Syracuse-based artist Mark Mulroney will present new works that examine the construction of the modern day Venus in popular culture. Mulroney’s acrylic and collage diptych of Pamela Anderson (Pamela/Amplea) seeks to expose the function of the ‘sex symbol’ in popular culture as a vehicle to inspire desire. However, during Pamela’s transformation from human being to fictitious siren, her identity as a real person is lost, as illustrated through Mulroney’s depiction of the Baywatch star in a red swimsuit, juxtaposed with a disfigured representation of the original. The artist explains, “These images are not portraits of individuals, they are abstractions relying on exaggeration, warping and stylizing the human form into something that becomes one dimensional.” Adding to this, Mulroney notes this construction of the female form as an object of desire is repeated throughout history as far back as the Venus of Willendorf, as explored in a collection of primitive-like wooden sculptures of bare breasted women.
California-based Ed Templeton’s paintings and sculptures provide voyeuristic snapshots documenting the strangeness of the artist’s home, Huntington Beach.
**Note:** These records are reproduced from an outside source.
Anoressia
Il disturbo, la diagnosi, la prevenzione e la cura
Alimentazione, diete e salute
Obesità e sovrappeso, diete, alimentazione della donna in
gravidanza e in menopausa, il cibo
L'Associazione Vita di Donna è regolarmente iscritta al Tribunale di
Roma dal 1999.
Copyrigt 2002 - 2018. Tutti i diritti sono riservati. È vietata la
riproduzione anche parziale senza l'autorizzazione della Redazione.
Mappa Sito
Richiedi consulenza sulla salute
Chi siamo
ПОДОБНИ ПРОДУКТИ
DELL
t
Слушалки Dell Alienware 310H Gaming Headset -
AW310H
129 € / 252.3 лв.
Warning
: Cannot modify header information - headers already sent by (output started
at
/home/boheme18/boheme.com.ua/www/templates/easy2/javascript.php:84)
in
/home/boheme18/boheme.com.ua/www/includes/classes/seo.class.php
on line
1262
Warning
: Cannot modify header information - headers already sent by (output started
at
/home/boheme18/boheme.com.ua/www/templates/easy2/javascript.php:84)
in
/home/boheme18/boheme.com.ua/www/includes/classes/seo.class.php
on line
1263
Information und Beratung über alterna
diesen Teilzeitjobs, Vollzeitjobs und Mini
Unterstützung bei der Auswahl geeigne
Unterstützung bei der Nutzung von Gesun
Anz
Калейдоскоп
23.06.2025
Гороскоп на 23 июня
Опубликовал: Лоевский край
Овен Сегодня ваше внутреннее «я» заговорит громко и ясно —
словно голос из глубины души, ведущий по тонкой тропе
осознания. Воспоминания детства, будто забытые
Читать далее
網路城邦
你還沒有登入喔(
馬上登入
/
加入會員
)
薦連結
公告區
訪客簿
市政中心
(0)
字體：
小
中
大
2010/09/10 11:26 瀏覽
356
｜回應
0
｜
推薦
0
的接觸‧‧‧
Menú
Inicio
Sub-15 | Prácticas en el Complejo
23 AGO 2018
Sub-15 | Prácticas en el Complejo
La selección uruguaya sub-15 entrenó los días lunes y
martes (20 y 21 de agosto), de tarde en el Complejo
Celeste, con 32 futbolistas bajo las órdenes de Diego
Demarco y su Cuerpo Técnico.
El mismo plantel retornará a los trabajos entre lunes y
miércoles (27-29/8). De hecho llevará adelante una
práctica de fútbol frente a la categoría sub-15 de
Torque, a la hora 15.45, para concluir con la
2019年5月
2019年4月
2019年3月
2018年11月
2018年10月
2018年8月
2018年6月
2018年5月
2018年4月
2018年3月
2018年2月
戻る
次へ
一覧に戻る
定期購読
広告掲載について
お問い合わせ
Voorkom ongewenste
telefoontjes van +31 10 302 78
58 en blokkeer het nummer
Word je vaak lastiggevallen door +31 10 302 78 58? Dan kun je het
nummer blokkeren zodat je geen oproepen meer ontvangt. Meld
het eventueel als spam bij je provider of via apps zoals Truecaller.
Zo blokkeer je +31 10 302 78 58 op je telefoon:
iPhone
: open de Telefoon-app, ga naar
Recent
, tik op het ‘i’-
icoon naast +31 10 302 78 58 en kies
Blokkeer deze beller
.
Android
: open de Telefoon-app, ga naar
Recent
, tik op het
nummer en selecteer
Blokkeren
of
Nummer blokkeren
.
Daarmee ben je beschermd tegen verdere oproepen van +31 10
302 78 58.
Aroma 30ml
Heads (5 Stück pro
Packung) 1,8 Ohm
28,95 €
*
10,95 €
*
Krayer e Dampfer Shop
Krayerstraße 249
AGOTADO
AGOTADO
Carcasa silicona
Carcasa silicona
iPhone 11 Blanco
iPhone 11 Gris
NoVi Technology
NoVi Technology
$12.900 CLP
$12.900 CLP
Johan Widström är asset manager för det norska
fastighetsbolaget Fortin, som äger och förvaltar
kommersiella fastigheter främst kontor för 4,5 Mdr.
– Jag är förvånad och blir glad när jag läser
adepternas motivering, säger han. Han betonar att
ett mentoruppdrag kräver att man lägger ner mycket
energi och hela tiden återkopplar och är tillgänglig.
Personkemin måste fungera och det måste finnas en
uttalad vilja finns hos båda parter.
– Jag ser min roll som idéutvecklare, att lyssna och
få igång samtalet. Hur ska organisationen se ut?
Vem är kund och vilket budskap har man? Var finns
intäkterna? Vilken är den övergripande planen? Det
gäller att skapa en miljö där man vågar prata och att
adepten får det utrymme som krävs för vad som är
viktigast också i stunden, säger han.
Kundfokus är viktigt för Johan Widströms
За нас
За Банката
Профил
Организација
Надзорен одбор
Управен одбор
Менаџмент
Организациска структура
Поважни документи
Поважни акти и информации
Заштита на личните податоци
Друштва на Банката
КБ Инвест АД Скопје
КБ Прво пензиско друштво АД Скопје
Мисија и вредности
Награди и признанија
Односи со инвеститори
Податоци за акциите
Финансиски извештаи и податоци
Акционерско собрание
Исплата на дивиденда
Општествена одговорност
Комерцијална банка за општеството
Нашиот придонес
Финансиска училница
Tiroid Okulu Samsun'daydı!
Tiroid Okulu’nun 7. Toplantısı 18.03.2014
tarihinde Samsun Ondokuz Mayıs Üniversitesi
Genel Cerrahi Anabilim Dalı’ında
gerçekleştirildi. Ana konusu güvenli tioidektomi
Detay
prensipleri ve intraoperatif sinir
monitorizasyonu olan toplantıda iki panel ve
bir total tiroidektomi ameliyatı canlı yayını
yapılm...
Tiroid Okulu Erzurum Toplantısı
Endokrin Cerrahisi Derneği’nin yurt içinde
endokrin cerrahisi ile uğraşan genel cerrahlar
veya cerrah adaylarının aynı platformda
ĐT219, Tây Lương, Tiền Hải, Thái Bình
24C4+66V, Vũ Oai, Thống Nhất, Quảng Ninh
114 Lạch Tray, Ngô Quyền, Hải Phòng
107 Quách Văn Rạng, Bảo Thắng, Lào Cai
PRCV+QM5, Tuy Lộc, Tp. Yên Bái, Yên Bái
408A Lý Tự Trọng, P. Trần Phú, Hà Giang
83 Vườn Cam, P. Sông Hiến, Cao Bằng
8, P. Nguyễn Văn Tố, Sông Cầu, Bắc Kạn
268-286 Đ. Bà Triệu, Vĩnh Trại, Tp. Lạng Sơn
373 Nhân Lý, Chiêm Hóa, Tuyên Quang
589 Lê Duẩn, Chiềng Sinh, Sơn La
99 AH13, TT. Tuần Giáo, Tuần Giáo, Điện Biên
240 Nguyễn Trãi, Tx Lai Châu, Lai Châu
Bikini-clad girls, teenage smokers, old shirtless men, young mothers, and religious fanatics are just a fraction of the peculiar characters in Templeton’s paintings. In Huntington Beach Pier #2 (Get Divorced), the artist paints a beachside scene of oddballs lining the pier, whilst a blimp towing a divorce banner floats in the background. These flat, uncomplicated portraits of local characters are part real, part imaginary hybrids of Huntington Beach regulars Templeton observes, as they inhabit their bizarre paradise.
Lastly, Dutch artist Parra’s silhouetted nudes evoke the jubilance of a Matisse cut out melded with the psychedelia of a 60s music poster. Falling Into Myself frames two weightless curvaceous figures suspended in space laid out in poppy complementary colors, their heads cut off by the canvas edge. The artist’s most recent work explores faceless figures in a response to the narcissism of social media and the overpopulation of “selfies.” Boldly graphic in their limited color palettes, Parra’s new works explore a voluptuous formal language that is hypnotizing in its beautiful simplicity.
A reception for Summer Mixer will be held on Thursday, July 14 from 6–8pm. Many of the artists will be in attendance.